* _AIM OF THE TASK_:
Go through the entries below and copy each line that holds the word "Paragon".

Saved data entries
---------------

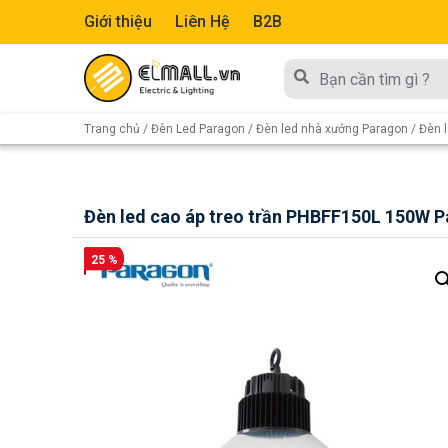
Giới thiệu
Liên Hệ
B2B
Trang chủ
/
Đèn Led Paragon
/
Đèn led nhà xưởng Paragon
/ Đèn 
Đèn led cao áp treo trần PHBFF150L 150W 
25 %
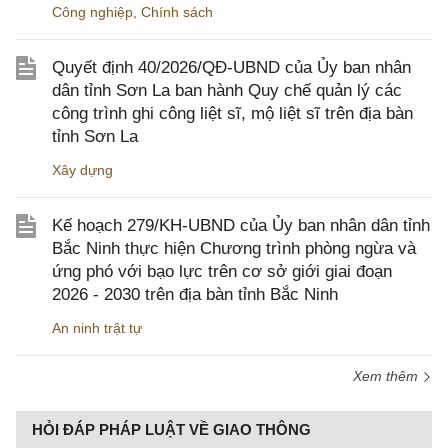
Công nghiệp
,
Chính sách
Quyết định 40/2026/QĐ-UBND của Ủy ban nhân
dân tỉnh Sơn La ban hành Quy chế quản lý các
công trình ghi công liệt sĩ, mộ liệt sĩ trên địa bàn
tỉnh Sơn La
Xây dựng
Kế hoạch 279/KH-UBND của Ủy ban nhân dân tỉnh
Bắc Ninh thực hiện Chương trình phòng ngừa và
ứng phó với bạo lực trên cơ sở giới giai đoạn
2026 - 2030 trên địa bàn tỉnh Bắc Ninh
An ninh trật tự
Xem thêm
HỎI ĐÁP PHÁP LUẬT VỀ GIAO THÔNG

---------------

* _TASK RESPONSE_:
Đèn Led Paragon
Đèn led nhà xưởng Paragon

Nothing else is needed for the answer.